Editor's Note: Some of the articles described below are not yet available at the PNAS site, but they are scheduled to be posted some time this week.
In the early, online edition of the Proceedings of the National Academy of Sciences, the Johannes Gutenberg University's Joachim Burger and colleagues from Germany, the UK, the Netherlands, and Ukraine provide evidence pointing to relatively recent positive selection on various pigmentation features in Europeans. With the help of allele frequency estimates generated for in ancient European samples going back thousands of years as well as samples from present-day Ukrainian individuals, the researchers saw signs of selection across three genes with well-established roles in skin, hair, and eye pigmentation traits. "Our results provide direct evidence that strong selection favoring lighter skin, hair, and eye pigmentation has been operating in European populations over the last 5,000 [years]," they write.

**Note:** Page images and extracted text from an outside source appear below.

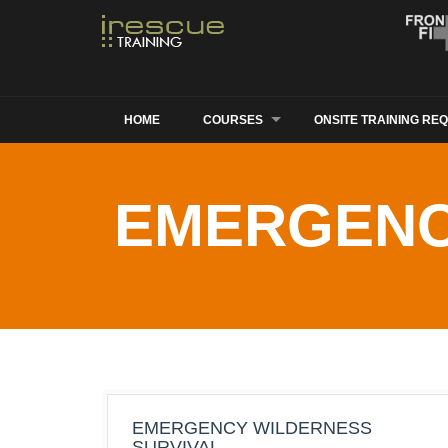
HOME
COURSES
ONSITE TRAINING RE
EMERGENC
EMERGENCY WILDERNESS
SURVIVAL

A team from Michigan State University, the US Department of Energy's Joint Genome Institute, and the Lawrence Berkeley National Laboratory describe an approach for doing de novo assembly of large metagenomic sequence sets. The scheme relies on a combination of pre-assembly filtering methods known as digital normalization and partitioning, the study's authors say. In their proof-of-principle analyses, they applied the approach to metagenome sequences from a simulated human gut microbiome as well as data from two massive soil metagenomes representing samples taken in an Iowa cornfield and a native prairie soil site. But while the methods made it possible to see a slew of molecular and metabolic interactions, the team notes that many predicted proteins and metagenome sequences still eluded annotation and assembly attempts.
Researchers from France and the US discuss efforts to generate Drosophila fruit flies with mosaic genomes comprised of sequences that are carefully selected and controlled. The group spanned several approaches that are currently being pursued in this model organism, including their own twin-spot generator, or TSG, method for labeling cells that have undergone inter-chromosomal recombination. "Our laboratory has been intimately involved in the development of methods that facilitate the creation of genetic mosaics in Drosophila," the team notes. "[W]e review our contributions to the development of this field and discuss a number of approaches that will improve further the tool kit for generating mosaic animals."